From this point forward, finishing the Michael Price-style knife was a fairly typical progression of fitting the handle materials and shaping them to meet the tang, making sure to properly mask the carefully sanded faces. After shaping the handle, I added the filework to the tang, bluing and polishing as my design required. After every piece had received its final finish, I glued them all together with epoxy and added three piened nickel-silver pins to complete the knife (Figure 6).

Figure 6


The process of making a knife such as this requires more forethought and planning than most techniques that involve fitting a guard after all the forging is complete. It is also considerably more difficult to meet the high standards of fit and finish that are to be expected on today’s handmade knives. Working from a drawing helped to keep all aspects of the knife consistent with my desired result. Even so, reasoning out the order of polishing was still crucial, because each step limited access to certain places on the knife.

Such an inflexible order of operations begs the question, “Why use this process at all in our modern day and age?” If form, fit and finish are the primary goals, then using frame-handle construction would, indeed, give more reliable results for a knife of this shape. Additionally, it would be impossible to use this guard technique on any asymmetrical handles that flare directly after the guard.

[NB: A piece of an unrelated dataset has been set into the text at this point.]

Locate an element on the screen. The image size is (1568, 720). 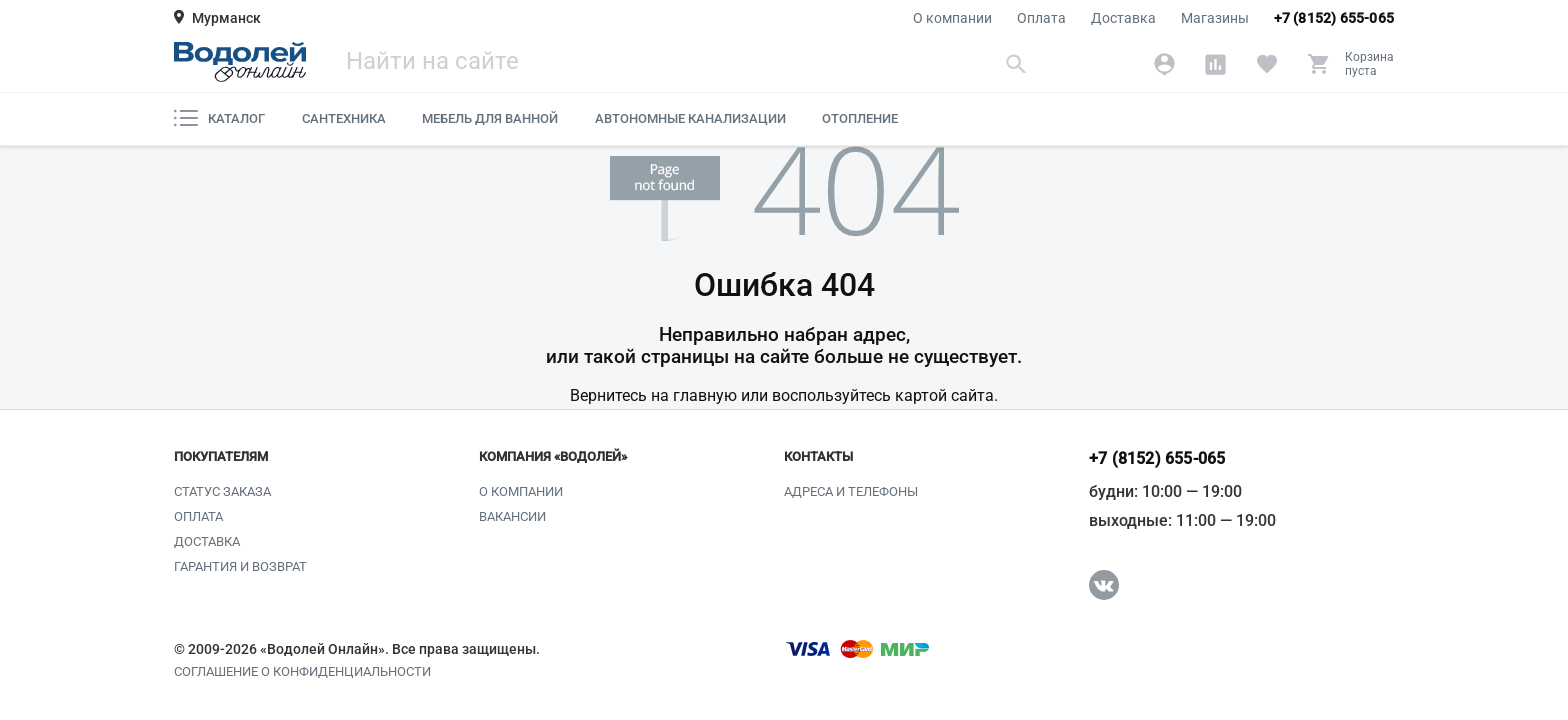
[Найти] is located at coordinates (1017, 63).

From a practical standpoint, one answer is that forging the tang after slotting the guard is an expedient way to make a symmetrical handle without the meticulous and time-intensive machining that frame-handle construction requires.

Perhaps more importantly, however, practicing historical techniques shows attention to the history of knifemaking and adds a depth of craftsmanship to any given piece. It is a process of learning and re-learning that can yield different perspectives on what is possible in knifemaking, enriching the craftsperson and adding to the vitality of the craft.